Il regarde sa mère droit dans les yeux, avec amour, et détermination.

— N'aie pas peur, il reprend. Tu as déjà tellement fait, tu le sais bien. D'accord ?

— D'accord, elle accepte.

Elle se dirige vers l'armoire, à droite de la petite salle de bain. Sur les étagères, y'a beaucoup de vêtements pliés, des t-shirts, des bas de joggings, tout ce qui peut être pratique à l'hôpital, quoi. J'aperçois aussi les chaussettes, les sous vêtements, son intimité. À gauche, y'a des jeans sur des cintres, et un manteau, qu'elle prend, avec l'écharpe qu'il y a dessous. Elle se tourne vers nous, elle hésite.

— Tu vas avoir froid, Armel, elle dit. Ton pyjama est bien plus fin qu'un jean.

— Alors je vais mettre un jean, il dit joyeusement.

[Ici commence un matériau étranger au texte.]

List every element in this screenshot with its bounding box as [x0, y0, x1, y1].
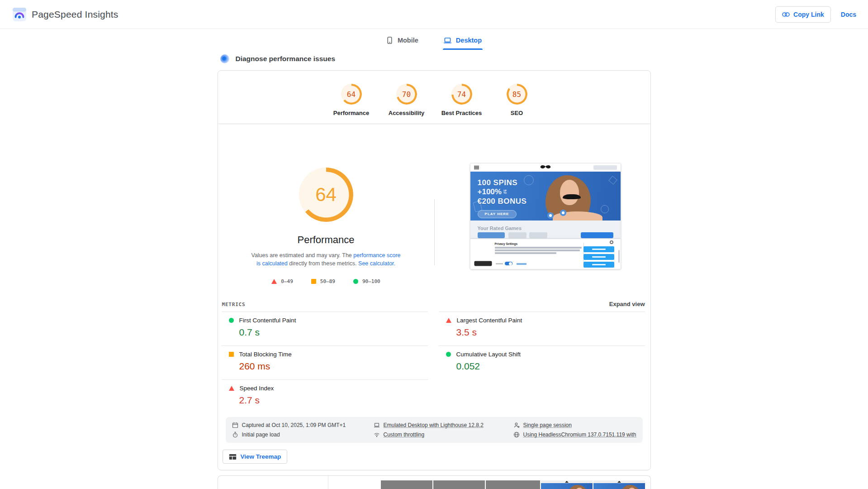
capture-session: Single page session	[513, 422, 636, 428]
diagnose-title: Diagnose performance issues	[236, 55, 336, 63]
metric-value: 3.5 s	[456, 327, 645, 338]
screenshot-column: 100 SPINS +100% UP TO €200 BONUS PLAY HE…	[434, 124, 650, 292]
copy-link-button[interactable]: Copy Link	[775, 6, 831, 23]
good-circle-icon	[229, 318, 234, 323]
mustache-logo-icon	[537, 165, 554, 169]
performance-gauge-column: 64 Performance Values are estimated and …	[218, 124, 434, 292]
emulation-link[interactable]: Emulated Desktop with Lighthouse 12.8.2	[384, 422, 484, 428]
category-score-summary: 64 Performance 70 Accessibility 74 Best …	[218, 71, 650, 124]
poor-triangle-icon	[446, 318, 451, 323]
hero-up-to: UP TO	[503, 190, 509, 195]
preview-tab	[478, 232, 505, 238]
placeholder-text-line	[495, 247, 582, 249]
good-circle-icon	[353, 279, 358, 284]
metric-largest-contentful-paint: Largest Contentful Paint 3.5 s	[439, 312, 645, 345]
legend-good: 90–100	[353, 278, 380, 284]
capture-timestamp: Captured at Oct 10, 2025, 1:09 PM GMT+1	[232, 422, 374, 428]
capture-text: Initial page load	[242, 431, 280, 438]
filmstrip-screenshot	[593, 480, 645, 489]
score-label: Best Practices	[441, 110, 482, 116]
filmstrip-row	[381, 480, 645, 489]
model-mustache	[563, 194, 581, 199]
screenshot-header-strip	[593, 480, 645, 483]
capture-throttling: Custom throttling	[374, 431, 513, 438]
cookie-text-block: Privacy Settings	[495, 242, 583, 254]
hero-bonus-percent: +100%	[478, 187, 502, 197]
score-range-legend: 0–49 50–89 90–100	[271, 278, 380, 284]
preview-tab	[508, 232, 526, 238]
toggle-label	[496, 263, 503, 265]
score-label: SEO	[511, 110, 523, 116]
hero-headline-2: +100% UP TO	[478, 187, 527, 197]
cookie-more-link	[517, 263, 526, 265]
mobile-phone-icon	[386, 37, 393, 44]
view-treemap-label: View Treemap	[241, 453, 281, 460]
docs-link[interactable]: Docs	[841, 11, 856, 18]
metric-value: 0.052	[456, 361, 645, 372]
score-label: Performance	[333, 110, 369, 116]
session-link[interactable]: Single page session	[523, 422, 572, 428]
view-treemap-button[interactable]: View Treemap	[223, 450, 288, 464]
filmstrip-cell	[433, 480, 485, 489]
performance-title: Performance	[298, 234, 355, 246]
doodle-shape	[601, 205, 609, 213]
score-block-seo[interactable]: 85 SEO	[498, 84, 536, 116]
gauge-arc	[451, 84, 472, 105]
gauge-arc	[396, 84, 417, 105]
treemap-row: View Treemap	[218, 443, 650, 470]
metric-first-contentful-paint: First Contentful Paint 0.7 s	[222, 312, 428, 345]
hamburger-menu-icon	[474, 166, 479, 169]
report-card: 64 Performance 70 Accessibility 74 Best …	[218, 70, 651, 470]
capture-text: Captured at Oct 10, 2025, 1:09 PM GMT+1	[242, 422, 346, 428]
toggle-switch	[505, 262, 512, 265]
metrics-column-left: First Contentful Paint 0.7 s Total Block…	[222, 312, 428, 413]
screenshot-header-strip	[541, 480, 593, 483]
capture-page-load: Initial page load	[232, 431, 374, 438]
see-calculator-link[interactable]: See calculator.	[358, 260, 395, 267]
seo-score-gauge: 85	[507, 84, 527, 105]
legend-average: 50–89	[311, 278, 335, 284]
brand[interactable]: PageSpeed Insights	[13, 8, 119, 21]
wifi-icon	[374, 431, 380, 438]
page-screenshot-preview[interactable]: 100 SPINS +100% UP TO €200 BONUS PLAY HE…	[470, 163, 621, 269]
doodle-shape	[608, 176, 617, 185]
good-circle-icon	[446, 352, 451, 357]
legend-range: 90–100	[362, 278, 380, 284]
score-block-best-practices[interactable]: 74 Best Practices	[443, 84, 480, 116]
preview-hero-banner: 100 SPINS +100% UP TO €200 BONUS PLAY HE…	[470, 172, 621, 221]
tab-desktop[interactable]: Desktop	[443, 33, 483, 48]
casino-chip	[547, 212, 554, 219]
tab-mobile[interactable]: Mobile	[385, 33, 419, 48]
metric-name: Cumulative Layout Shift	[456, 351, 521, 358]
performance-score-gauge: 64	[341, 84, 362, 105]
globe-icon	[513, 431, 520, 438]
capture-emulation: Emulated Desktop with Lighthouse 12.8.2	[374, 422, 513, 428]
browser-link[interactable]: Using HeadlessChromium 137.0.7151.119 wi…	[523, 431, 636, 438]
metrics-heading: METRICS	[222, 302, 246, 307]
score-block-performance[interactable]: 64 Performance	[333, 84, 370, 116]
metric-name: First Contentful Paint	[239, 317, 296, 324]
calendar-icon	[232, 422, 238, 428]
metric-total-blocking-time: Total Blocking Time 260 ms	[222, 345, 428, 379]
throttling-link[interactable]: Custom throttling	[384, 431, 425, 438]
casino-chip	[560, 210, 566, 216]
top-bar: PageSpeed Insights Copy Link Docs	[0, 0, 868, 29]
expand-view-button[interactable]: Expand view	[609, 301, 645, 307]
metric-value: 260 ms	[239, 361, 428, 372]
placeholder-text-line	[495, 252, 556, 254]
preview-rated-games-section: Your Rated Games	[470, 221, 621, 239]
filmstrip-cell	[381, 480, 432, 489]
metric-name: Speed Index	[240, 385, 274, 392]
metrics-grid: First Contentful Paint 0.7 s Total Block…	[218, 312, 650, 413]
preview-scrollbar	[618, 250, 620, 263]
gauge-arc	[507, 84, 527, 105]
filmstrip-cell	[486, 480, 540, 489]
hero-headline-1: 100 SPINS	[478, 178, 527, 187]
hero-copy: 100 SPINS +100% UP TO €200 BONUS PLAY HE…	[478, 178, 527, 218]
metrics-header: METRICS Expand view	[218, 292, 650, 312]
vertical-divider	[434, 199, 435, 265]
average-square-icon	[311, 279, 316, 284]
description-text: directly from these metrics.	[288, 260, 358, 267]
metric-value: 0.7 s	[239, 327, 428, 338]
score-block-accessibility[interactable]: 70 Accessibility	[388, 84, 425, 116]
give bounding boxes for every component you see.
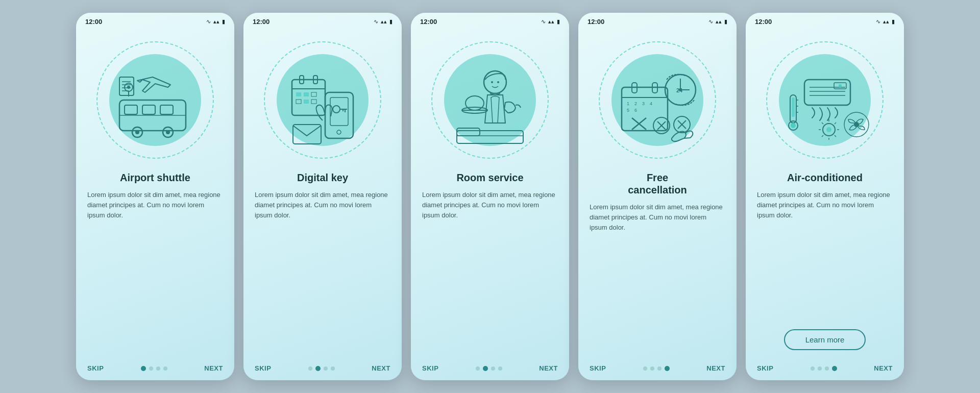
svg-text:5: 5 [627, 108, 629, 113]
bottom-nav-2: SKIP NEXT [243, 359, 402, 380]
status-bar-2: 12:00 ∿ ▴▴ ▮ [243, 13, 402, 29]
svg-rect-24 [292, 80, 325, 115]
illustration-digital-key [243, 29, 402, 171]
svg-point-39 [465, 96, 484, 110]
dot-5-0 [811, 366, 815, 371]
dot-5-1 [818, 366, 822, 371]
skip-button-2[interactable]: SKIP [255, 364, 271, 372]
svg-rect-1 [125, 105, 137, 114]
svg-text:1: 1 [627, 101, 629, 106]
free-cancellation-svg: 1 2 3 4 5 6 24 [606, 49, 708, 151]
wifi-icon-1: ∿ [206, 18, 211, 25]
svg-point-37 [497, 81, 499, 83]
svg-text:24: 24 [676, 87, 683, 93]
bottom-nav-4: SKIP NEXT [578, 359, 737, 380]
desc-airport-shuttle: Lorem ipsum dolor sit dim amet, mea regi… [87, 190, 223, 355]
dots-3 [476, 366, 502, 371]
skip-button-5[interactable]: SKIP [757, 364, 773, 372]
svg-text:3: 3 [642, 101, 645, 106]
status-icons-2: ∿ ▴▴ ▮ [374, 18, 393, 25]
signal-icon-4: ▴▴ [716, 18, 722, 25]
svg-text:2: 2 [634, 101, 637, 106]
dot-2-1 [315, 366, 321, 371]
desc-room-service: Lorem ipsum dolor sit dim amet, mea regi… [422, 190, 558, 355]
status-bar-5: 12:00 ∿ ▴▴ ▮ [746, 13, 904, 29]
illustration-air-conditioned [746, 29, 904, 171]
next-button-5[interactable]: NEXT [874, 364, 893, 372]
svg-text:4: 4 [650, 101, 652, 106]
status-icons-5: ∿ ▴▴ ▮ [876, 18, 895, 25]
battery-icon-2: ▮ [389, 18, 393, 25]
svg-point-76 [791, 123, 796, 128]
svg-point-81 [826, 127, 831, 132]
title-room-service: Room service [422, 171, 558, 184]
svg-rect-32 [304, 100, 309, 104]
skip-button-1[interactable]: SKIP [87, 364, 104, 372]
time-3: 12:00 [420, 18, 437, 26]
svg-rect-29 [304, 92, 309, 96]
wifi-icon-3: ∿ [541, 18, 546, 25]
skip-button-3[interactable]: SKIP [422, 364, 438, 372]
svg-rect-3 [160, 105, 173, 114]
svg-point-72 [839, 84, 842, 87]
svg-rect-33 [311, 100, 316, 104]
content-room-service: Room service Lorem ipsum dolor sit dim a… [411, 171, 569, 359]
battery-icon-3: ▮ [557, 18, 560, 25]
next-button-3[interactable]: NEXT [539, 364, 558, 372]
svg-line-89 [835, 122, 836, 124]
svg-rect-41 [457, 131, 523, 143]
svg-point-5 [135, 130, 139, 134]
status-icons-1: ∿ ▴▴ ▮ [206, 18, 225, 25]
desc-free-cancellation: Lorem ipsum dolor sit dim amet, mea regi… [590, 202, 725, 355]
svg-rect-34 [293, 125, 321, 144]
next-button-2[interactable]: NEXT [372, 364, 390, 372]
svg-rect-31 [296, 100, 301, 104]
dots-1 [141, 366, 167, 371]
dot-1-3 [163, 366, 167, 371]
learn-more-button[interactable]: Learn more [784, 329, 866, 350]
screen-air-conditioned: 12:00 ∿ ▴▴ ▮ [746, 13, 904, 380]
svg-line-88 [822, 135, 823, 137]
dot-1-2 [156, 366, 160, 371]
dot-1-1 [149, 366, 153, 371]
svg-rect-17 [325, 92, 353, 138]
bottom-nav-3: SKIP NEXT [411, 359, 569, 380]
next-button-1[interactable]: NEXT [204, 364, 223, 372]
dots-2 [308, 366, 335, 371]
dot-4-0 [643, 366, 647, 371]
dot-4-2 [657, 366, 662, 371]
next-button-4[interactable]: NEXT [706, 364, 725, 372]
status-bar-3: 12:00 ∿ ▴▴ ▮ [411, 13, 569, 29]
signal-icon-1: ▴▴ [213, 18, 219, 25]
content-free-cancellation: Free cancellation Lorem ipsum dolor sit … [578, 171, 737, 359]
time-2: 12:00 [253, 18, 270, 26]
screen-digital-key: 12:00 ∿ ▴▴ ▮ [243, 13, 402, 380]
desc-digital-key: Lorem ipsum dolor sit dim amet, mea regi… [255, 190, 390, 355]
signal-icon-3: ▴▴ [548, 18, 554, 25]
svg-rect-42 [457, 128, 480, 136]
svg-rect-67 [804, 80, 850, 105]
screen-room-service: 12:00 ∿ ▴▴ ▮ [411, 13, 569, 380]
svg-rect-28 [296, 92, 301, 96]
dots-5 [811, 366, 837, 371]
dot-2-2 [324, 366, 328, 371]
dot-3-2 [491, 366, 495, 371]
bottom-nav-5: SKIP NEXT [746, 359, 904, 380]
skip-button-4[interactable]: SKIP [590, 364, 606, 372]
screen-free-cancellation: 12:00 ∿ ▴▴ ▮ 1 2 3 4 5 6 [578, 13, 737, 380]
room-service-svg [439, 49, 541, 151]
svg-rect-74 [792, 97, 795, 117]
battery-icon-5: ▮ [892, 18, 895, 25]
svg-point-20 [333, 106, 340, 113]
dot-3-0 [476, 366, 480, 371]
wifi-icon-2: ∿ [374, 18, 378, 25]
svg-rect-2 [142, 105, 155, 114]
svg-point-19 [337, 130, 341, 134]
air-conditioned-svg [774, 49, 876, 151]
content-digital-key: Digital key Lorem ipsum dolor sit dim am… [243, 171, 402, 359]
status-bar-1: 12:00 ∿ ▴▴ ▮ [76, 13, 234, 29]
wifi-icon-5: ∿ [876, 18, 880, 25]
airport-shuttle-svg [104, 49, 206, 151]
dot-2-3 [331, 366, 335, 371]
svg-rect-12 [119, 77, 134, 95]
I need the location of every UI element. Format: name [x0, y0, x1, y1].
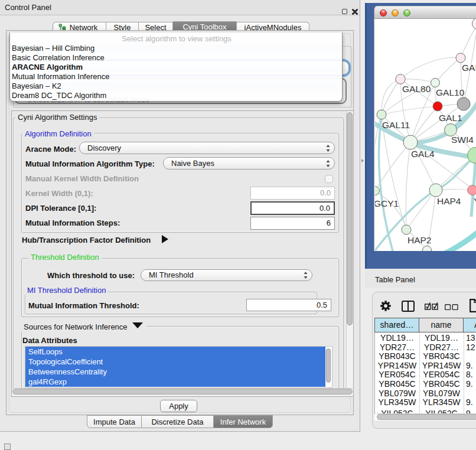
svg-text:GAL11: GAL11: [382, 120, 410, 130]
svg-text:GAL1: GAL1: [439, 113, 462, 123]
svg-text:GAL10: GAL10: [436, 87, 465, 97]
svg-text:HAP4: HAP4: [437, 196, 461, 206]
svg-text:GAL80: GAL80: [402, 84, 431, 94]
svg-text:Y: Y: [474, 196, 476, 206]
svg-text:GAL2: GAL2: [462, 63, 476, 73]
svg-text:GAL4: GAL4: [411, 149, 435, 159]
svg-text:GCY1: GCY1: [375, 198, 399, 208]
svg-text:HAP2: HAP2: [407, 235, 432, 245]
svg-text:SWI4: SWI4: [451, 135, 474, 145]
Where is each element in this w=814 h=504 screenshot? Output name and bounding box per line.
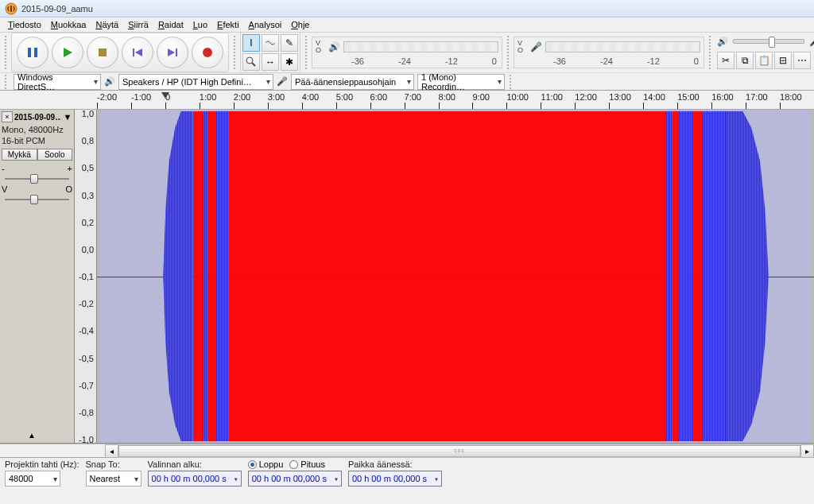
selection-tool[interactable]: I bbox=[242, 34, 260, 52]
timeline-ruler[interactable]: -2:00-1:0001:002:003:004:005:006:007:008… bbox=[0, 91, 814, 110]
transport-toolbar bbox=[11, 33, 229, 72]
multi-tool[interactable]: ✱ bbox=[281, 53, 298, 71]
draw-tool[interactable]: ✎ bbox=[281, 34, 298, 52]
mute-button[interactable]: Mykkä bbox=[2, 149, 37, 161]
output-device-dropdown[interactable]: Speakers / HP (IDT High Defini… bbox=[118, 74, 273, 90]
record-meter: VO 🎤 -36-24-120 bbox=[514, 37, 704, 68]
end-radio[interactable]: Loppu bbox=[248, 459, 284, 469]
copy-button[interactable]: ⧉ bbox=[736, 52, 754, 69]
speaker-icon: 🔊 bbox=[104, 76, 115, 87]
scroll-thumb[interactable]: ≡≡≡ bbox=[118, 445, 800, 457]
menu-analyze[interactable]: Analysoi bbox=[244, 18, 287, 31]
track-collapse-button[interactable]: ▲ bbox=[28, 431, 36, 440]
mic-icon: 🎤 bbox=[809, 37, 814, 47]
svg-rect-6 bbox=[133, 48, 134, 56]
svg-marker-9 bbox=[168, 48, 175, 56]
menu-view[interactable]: Näytä bbox=[91, 18, 123, 31]
track-format1: Mono, 48000Hz bbox=[2, 124, 72, 135]
project-rate-label: Projektin tahti (Hz): bbox=[5, 459, 79, 469]
title-bar: 2015-09-09_aamu bbox=[0, 0, 814, 17]
play-button[interactable] bbox=[52, 37, 83, 68]
solo-button[interactable]: Soolo bbox=[37, 149, 73, 161]
menu-file[interactable]: Tiedosto bbox=[3, 18, 46, 31]
track-close-button[interactable]: × bbox=[2, 111, 13, 122]
vertical-scale[interactable]: 1,00,80,50,30,20,0-0,1-0,2-0,4-0,5-0,7-0… bbox=[75, 110, 97, 443]
audio-host-dropdown[interactable]: Windows DirectS… bbox=[14, 74, 101, 90]
skip-end-button[interactable] bbox=[157, 37, 188, 68]
selection-start-label: Valinnan alku: bbox=[148, 459, 242, 469]
speaker-icon: 🔊 bbox=[717, 37, 728, 47]
track-area: × 2015-09-09… ▼ Mono, 48000Hz 16-bit PCM… bbox=[0, 110, 814, 444]
skip-start-button[interactable] bbox=[122, 37, 153, 68]
menu-create[interactable]: Luo bbox=[188, 18, 212, 31]
selection-start-field[interactable]: 00 h 00 m 00,000 s bbox=[148, 471, 242, 487]
track-menu-button[interactable]: ▼ bbox=[63, 112, 72, 122]
snap-dropdown[interactable]: Nearest bbox=[86, 471, 141, 487]
scroll-track[interactable]: ≡≡≡ bbox=[118, 444, 800, 458]
grip[interactable] bbox=[510, 75, 514, 89]
menu-help[interactable]: Ohje bbox=[286, 18, 314, 31]
track-format2: 16-bit PCM bbox=[2, 135, 72, 146]
scroll-left-button[interactable]: ◂ bbox=[105, 444, 118, 458]
record-button[interactable] bbox=[192, 37, 223, 68]
envelope-tool[interactable] bbox=[262, 34, 279, 52]
waveform-display[interactable] bbox=[97, 110, 814, 443]
trim-button[interactable]: ⊟ bbox=[774, 52, 792, 69]
grip[interactable] bbox=[5, 36, 6, 69]
output-volume-slider[interactable] bbox=[733, 39, 804, 44]
svg-marker-7 bbox=[135, 48, 142, 56]
silence-button[interactable]: ⋯ bbox=[793, 52, 811, 69]
svg-rect-1 bbox=[10, 6, 12, 12]
menu-tracks[interactable]: Raidat bbox=[153, 18, 188, 31]
meter-out-bar[interactable] bbox=[343, 41, 498, 52]
selection-end-field[interactable]: 00 h 00 m 00,000 s bbox=[248, 471, 342, 487]
menu-move[interactable]: Siirrä bbox=[123, 18, 153, 31]
meter-in-ticks: -36-24-120 bbox=[517, 56, 700, 66]
track-control-panel: × 2015-09-09… ▼ Mono, 48000Hz 16-bit PCM… bbox=[0, 110, 75, 443]
grip[interactable] bbox=[234, 36, 235, 69]
mic-icon[interactable]: 🎤 bbox=[530, 41, 542, 52]
track-name[interactable]: 2015-09-09… bbox=[14, 113, 61, 122]
stop-button[interactable] bbox=[87, 37, 118, 68]
cut-button[interactable]: ✂ bbox=[717, 52, 735, 69]
scroll-right-button[interactable]: ▸ bbox=[800, 444, 814, 458]
pause-button[interactable] bbox=[17, 37, 48, 68]
pan-slider[interactable]: VO bbox=[2, 184, 72, 200]
meter-in-label: VO bbox=[517, 40, 527, 54]
svg-point-10 bbox=[203, 48, 212, 57]
grip[interactable] bbox=[5, 75, 9, 89]
paste-button[interactable]: 📋 bbox=[755, 52, 773, 69]
svg-line-12 bbox=[252, 63, 255, 66]
menu-bar: Tiedosto Muokkaa Näytä Siirrä Raidat Luo… bbox=[0, 17, 814, 33]
audio-position-label: Paikka äänessä: bbox=[348, 459, 442, 469]
project-rate-dropdown[interactable]: 48000 bbox=[5, 471, 60, 487]
horizontal-scrollbar: ◂ ≡≡≡ ▸ bbox=[0, 444, 814, 457]
svg-point-11 bbox=[246, 57, 253, 64]
timeshift-tool[interactable]: ↔ bbox=[262, 53, 279, 71]
zoom-tool[interactable] bbox=[242, 53, 260, 71]
selection-bar: Projektin tahti (Hz): 48000 Snap To: Nea… bbox=[0, 457, 814, 490]
meter-out-label: VO bbox=[316, 40, 325, 54]
svg-rect-3 bbox=[34, 48, 37, 57]
grip[interactable] bbox=[709, 36, 711, 69]
window-title: 2015-09-09_aamu bbox=[21, 4, 93, 14]
meter-in-bar[interactable] bbox=[545, 41, 700, 52]
playback-meter: VO 🔊 -36-24-120 bbox=[312, 37, 502, 68]
app-icon bbox=[5, 2, 17, 15]
grip[interactable] bbox=[305, 36, 307, 69]
input-channels-dropdown[interactable]: 1 (Mono) Recordin… bbox=[417, 74, 505, 90]
svg-rect-8 bbox=[176, 48, 177, 56]
menu-effect[interactable]: Efekti bbox=[212, 18, 244, 31]
mic-icon: 🎤 bbox=[277, 76, 288, 87]
grip[interactable] bbox=[507, 36, 509, 69]
gain-slider[interactable]: -+ bbox=[2, 164, 72, 180]
edit-toolbar: ✂ ⧉ 📋 ⊟ ⋯ ↶ ↷ ⏱ ⇔ ⤢ bbox=[717, 52, 814, 69]
svg-marker-4 bbox=[64, 48, 72, 57]
length-radio[interactable]: Pituus bbox=[289, 459, 325, 469]
speaker-icon[interactable]: 🔊 bbox=[328, 41, 340, 52]
tools-toolbar: I ✎ ↔ ✱ bbox=[240, 32, 300, 73]
audio-position-field[interactable]: 00 h 00 m 00,000 s bbox=[348, 471, 442, 487]
svg-rect-2 bbox=[28, 48, 31, 57]
menu-edit[interactable]: Muokkaa bbox=[46, 18, 91, 31]
input-device-dropdown[interactable]: Pää-äänensieppausohjain bbox=[291, 74, 414, 90]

Isabelle apporte donc un jean sombre, et un pull noir avec des rayures bleues. Armel, il enlève le haut de son pyjama, le bas, et il se retrouve en sous-vêtements blancs. Il est maigre, mais pas autant que j'aurais cru. Il aurait besoin de se remplumer, c'est sûr, mais il est beau. On voit juste sa fragilité.

Sa mère l'aide à enfiler le jean, à passer le pull, puis le manteau. Elle retourne à l'armoire, prend une paire de Converse grises usagées. Je vais au-devant d'elle, je les lui prends des mains.

— Assieds-toi, je dis à Armel, qui m'obéit, et pose ses fesses dans l'immonde fauteuil orange.

Je lui mets ses Converse, je fais les lacets et je les rentre à l'intérieur, comme je fais pour moi. Il m'observe, avec son air si sérieux. Et quand il se remet debout, je suis bluffé. Avec son jean brut, son Duffle Coat bleu marine, il a l'allure d'un mec qui pourrait sortir de mon bahut. Voilà ce qu'il donnerait dans la rue. Il enroule son écharpe autour de son cou, et elle s'accorde parfaitement avec son bonnet bleu.